Brian Kay improvises Taksim playing the oud, a lute like instrument of Middle Eastern origin, bringing a fine atmosphere full of Eastern inflection.
Tzur mishelo akhalnu is a Sacred Hebrew poem for the end of the Sabbath meal (arr. Jeannette Sorrell). Baritone Jeffrey Strauss again returns for this richly sung and very expressive setting, the ensemble weaving some fine instrumental textures with tenor Karim Sulayman and the choir joining with a fine blend of voices
V. Feasting and Celebration opens with two instrumental works by Salamone Rossi, first his Sonata sopra la Bergamasca (Sonatas, Book IV, No.12) where Apollo's Fire bring a lively, vibrant performance with some particularly fleet string playing followed by Sinfonia settimadecima & Galliarda detta la Zambalina (Sinfonie e Galliarde, Book II) which receives a lovely rhythmic lift from Apollo's Fire, beautifully shaped and full of life.

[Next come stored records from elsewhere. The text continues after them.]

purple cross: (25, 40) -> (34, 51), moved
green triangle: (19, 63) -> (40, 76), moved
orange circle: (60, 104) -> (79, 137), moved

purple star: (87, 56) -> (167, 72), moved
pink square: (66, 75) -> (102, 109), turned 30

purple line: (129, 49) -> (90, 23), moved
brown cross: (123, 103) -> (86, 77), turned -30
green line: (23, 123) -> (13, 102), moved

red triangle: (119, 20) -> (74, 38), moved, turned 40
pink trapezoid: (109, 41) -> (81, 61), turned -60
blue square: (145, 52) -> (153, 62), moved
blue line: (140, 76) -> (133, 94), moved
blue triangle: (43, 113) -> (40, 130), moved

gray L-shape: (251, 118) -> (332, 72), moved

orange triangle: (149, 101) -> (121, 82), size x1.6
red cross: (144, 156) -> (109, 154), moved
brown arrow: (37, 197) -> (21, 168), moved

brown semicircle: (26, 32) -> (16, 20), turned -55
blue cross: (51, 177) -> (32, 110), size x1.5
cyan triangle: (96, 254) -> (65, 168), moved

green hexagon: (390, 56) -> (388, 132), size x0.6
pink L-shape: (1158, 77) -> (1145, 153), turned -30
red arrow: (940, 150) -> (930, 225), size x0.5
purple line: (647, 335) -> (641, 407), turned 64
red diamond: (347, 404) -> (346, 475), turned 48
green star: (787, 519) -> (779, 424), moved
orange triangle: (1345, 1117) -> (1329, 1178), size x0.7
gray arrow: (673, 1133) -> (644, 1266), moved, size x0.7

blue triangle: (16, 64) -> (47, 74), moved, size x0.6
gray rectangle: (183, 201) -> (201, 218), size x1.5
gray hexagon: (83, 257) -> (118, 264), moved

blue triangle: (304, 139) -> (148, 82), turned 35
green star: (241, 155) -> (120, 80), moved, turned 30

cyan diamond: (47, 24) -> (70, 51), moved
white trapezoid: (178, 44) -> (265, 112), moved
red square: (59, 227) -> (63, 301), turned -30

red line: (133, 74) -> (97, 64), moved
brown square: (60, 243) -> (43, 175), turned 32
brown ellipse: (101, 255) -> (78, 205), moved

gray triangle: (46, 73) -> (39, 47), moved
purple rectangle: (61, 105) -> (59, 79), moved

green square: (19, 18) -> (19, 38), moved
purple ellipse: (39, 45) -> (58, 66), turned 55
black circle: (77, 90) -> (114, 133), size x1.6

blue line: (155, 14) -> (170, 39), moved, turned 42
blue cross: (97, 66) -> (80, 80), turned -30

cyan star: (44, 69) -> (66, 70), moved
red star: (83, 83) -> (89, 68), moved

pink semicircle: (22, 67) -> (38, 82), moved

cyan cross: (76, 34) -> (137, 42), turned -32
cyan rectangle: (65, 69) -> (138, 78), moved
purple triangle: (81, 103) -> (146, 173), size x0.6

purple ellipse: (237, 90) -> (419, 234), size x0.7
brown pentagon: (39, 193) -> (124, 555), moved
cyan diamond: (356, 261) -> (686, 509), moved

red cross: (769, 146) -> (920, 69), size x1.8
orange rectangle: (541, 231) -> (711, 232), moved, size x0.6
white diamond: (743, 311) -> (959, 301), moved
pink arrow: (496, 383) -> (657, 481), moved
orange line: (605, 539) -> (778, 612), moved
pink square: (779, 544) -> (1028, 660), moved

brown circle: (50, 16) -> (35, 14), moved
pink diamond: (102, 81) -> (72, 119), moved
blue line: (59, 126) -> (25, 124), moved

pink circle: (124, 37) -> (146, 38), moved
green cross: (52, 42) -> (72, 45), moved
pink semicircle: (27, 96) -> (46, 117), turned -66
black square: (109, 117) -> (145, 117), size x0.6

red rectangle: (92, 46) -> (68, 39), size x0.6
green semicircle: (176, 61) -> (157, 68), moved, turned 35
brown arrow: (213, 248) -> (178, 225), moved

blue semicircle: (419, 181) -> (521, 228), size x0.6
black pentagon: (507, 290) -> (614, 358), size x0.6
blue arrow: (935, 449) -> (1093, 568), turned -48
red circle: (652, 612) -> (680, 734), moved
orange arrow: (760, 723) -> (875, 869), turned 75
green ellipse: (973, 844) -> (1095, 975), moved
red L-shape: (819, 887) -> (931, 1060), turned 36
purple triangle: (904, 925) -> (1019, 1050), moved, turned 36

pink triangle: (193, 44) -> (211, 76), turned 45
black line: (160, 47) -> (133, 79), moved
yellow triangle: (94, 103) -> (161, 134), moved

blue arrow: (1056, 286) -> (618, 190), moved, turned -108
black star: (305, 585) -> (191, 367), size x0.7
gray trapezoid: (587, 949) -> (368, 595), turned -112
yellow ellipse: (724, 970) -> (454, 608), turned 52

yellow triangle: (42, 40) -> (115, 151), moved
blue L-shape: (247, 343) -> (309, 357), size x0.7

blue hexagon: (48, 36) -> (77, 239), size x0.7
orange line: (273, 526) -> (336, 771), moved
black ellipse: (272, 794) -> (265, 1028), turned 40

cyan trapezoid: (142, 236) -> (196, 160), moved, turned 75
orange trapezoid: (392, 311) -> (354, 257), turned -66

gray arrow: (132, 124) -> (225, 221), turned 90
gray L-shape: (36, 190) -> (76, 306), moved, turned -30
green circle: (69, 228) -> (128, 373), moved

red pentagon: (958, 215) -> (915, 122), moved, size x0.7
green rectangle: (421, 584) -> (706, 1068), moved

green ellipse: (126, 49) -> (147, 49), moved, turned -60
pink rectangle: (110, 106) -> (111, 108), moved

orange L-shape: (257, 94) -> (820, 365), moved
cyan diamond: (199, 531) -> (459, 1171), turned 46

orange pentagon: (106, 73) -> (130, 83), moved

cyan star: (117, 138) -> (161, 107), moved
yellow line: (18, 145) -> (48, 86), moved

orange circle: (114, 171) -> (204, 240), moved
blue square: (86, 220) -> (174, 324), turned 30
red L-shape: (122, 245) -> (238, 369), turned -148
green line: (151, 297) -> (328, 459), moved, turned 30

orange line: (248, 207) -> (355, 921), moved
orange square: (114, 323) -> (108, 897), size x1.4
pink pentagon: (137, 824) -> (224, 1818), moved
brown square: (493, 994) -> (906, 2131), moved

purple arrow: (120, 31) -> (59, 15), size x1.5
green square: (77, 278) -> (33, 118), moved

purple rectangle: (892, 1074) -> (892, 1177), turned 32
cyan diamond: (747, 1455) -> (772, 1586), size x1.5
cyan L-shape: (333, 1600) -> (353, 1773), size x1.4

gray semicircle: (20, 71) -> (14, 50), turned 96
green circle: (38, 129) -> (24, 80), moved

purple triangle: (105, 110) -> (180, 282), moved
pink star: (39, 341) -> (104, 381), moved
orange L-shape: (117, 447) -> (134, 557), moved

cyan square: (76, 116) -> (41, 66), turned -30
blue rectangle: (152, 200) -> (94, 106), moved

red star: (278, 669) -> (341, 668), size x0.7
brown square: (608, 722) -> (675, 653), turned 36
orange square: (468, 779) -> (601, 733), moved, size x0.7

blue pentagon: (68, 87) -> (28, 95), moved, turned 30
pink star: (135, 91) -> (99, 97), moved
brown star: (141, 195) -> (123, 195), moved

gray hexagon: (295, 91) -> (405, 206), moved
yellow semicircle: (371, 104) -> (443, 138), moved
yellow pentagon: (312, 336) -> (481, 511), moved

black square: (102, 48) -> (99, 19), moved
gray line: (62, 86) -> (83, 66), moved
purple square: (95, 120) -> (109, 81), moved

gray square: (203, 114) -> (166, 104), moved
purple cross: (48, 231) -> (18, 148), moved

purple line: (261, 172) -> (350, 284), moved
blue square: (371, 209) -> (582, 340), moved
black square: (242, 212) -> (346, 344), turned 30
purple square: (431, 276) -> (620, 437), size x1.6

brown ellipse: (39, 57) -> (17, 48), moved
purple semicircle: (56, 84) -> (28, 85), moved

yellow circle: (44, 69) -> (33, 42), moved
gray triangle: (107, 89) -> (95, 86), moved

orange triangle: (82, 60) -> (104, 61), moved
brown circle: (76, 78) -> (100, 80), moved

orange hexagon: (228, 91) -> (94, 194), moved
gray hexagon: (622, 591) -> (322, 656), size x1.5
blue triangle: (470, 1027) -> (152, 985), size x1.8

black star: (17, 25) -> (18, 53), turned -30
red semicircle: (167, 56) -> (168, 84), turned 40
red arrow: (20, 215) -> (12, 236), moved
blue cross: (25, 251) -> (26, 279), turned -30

The traditional Ladino feasting songs Hazeremos una merenda | Kita'l tas (arr. Nell Snaidas) open with a lovely melody for cello before soprano Nell Snaidas enters bringing the most finely sung inflections. She is soon joined by Karim Sulayman and the Apollo’s Singers, gaining in energy as the instrumentalists join to bring a faster section with some particularly fast articulation from these voices.
La Komida la Manyana, a traditional Ladino folk song (arr. Rene Schiffer, Jeannette Sorrell, Nell Snaidas) concludes this disc with drums and percussion opening before Apollo’s Fire take the lovely theme forward. Apollo’s singers join in this fine rhythmic, piece with some terrific percussion playing from Rex Benincasa before the instrumentalists and choir take the music to its tremendous conclusion.
This is another impressive disc from Apollo’s Fire bringing energy, colour, atmosphere and, indeed, fire. They are vividly recorded at St. Paul’s Church, Cleveland Heights, Ohio, USA. The CD booklet is very nicely produced booklet with excellent booklet notes by Jeannette Sorrell together with full texts and English translations.